However, most studies were carried out with Asian rice genotypes. Limited information has been obtained to date for the European rice germplasm, where Italy is the main producer, with about 250,000 ha (www.enterisi.it, accessed on 24 March 2025) and hundreds of cultivated varieties [42]. A differential susceptibility to excess salt was previously found among a set of 17 Italian rice cultivars during early growth under moderate stress conditions [43]. The characterization of a subset of representative genotypes showed that the differential tolerance is not due to a different ion homeostasis in leaves [44]. The measurement of salt-induced proline levels in shoots led to the conclusion that the ability to withstand salt stress conditions is at least in part due to an increase in proline metabolic rates, and not to the resulting intracellular proline levels [43]. To go one step further, the activation of selected antioxidant defenses was investigated.

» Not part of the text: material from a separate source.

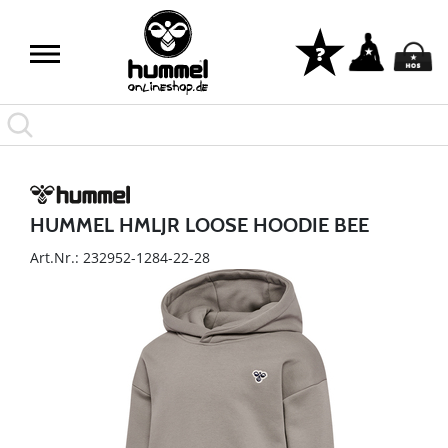
HUMMEL HMLJR LOOSE HOODIE BEE
Art.Nr.: 232952-1284-22-28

In more detail, the aims of this study were: ➀ to verify whether oxidative damages are detectable in rice seedlings directly sown in the presence of sublethal salt levels; ➁ to ascertain whether higher levels of antioxidant enzymes are present in roots and/or shoots of salt-acclimated seedlings; ➂ to investigate whether different levels of antioxidant enzymes contribute to the differential sensitivity to salts previously found among these rice varieties. The results herein described suggest that increased homeostatic levels of antioxidant enzymes are required to allow growth under partially inhibitory conditions.

2. Materials and Methods

The experiments were carried out in 2023–2024; the immunological analyses were performed first in 2014, and then repeated in 2024.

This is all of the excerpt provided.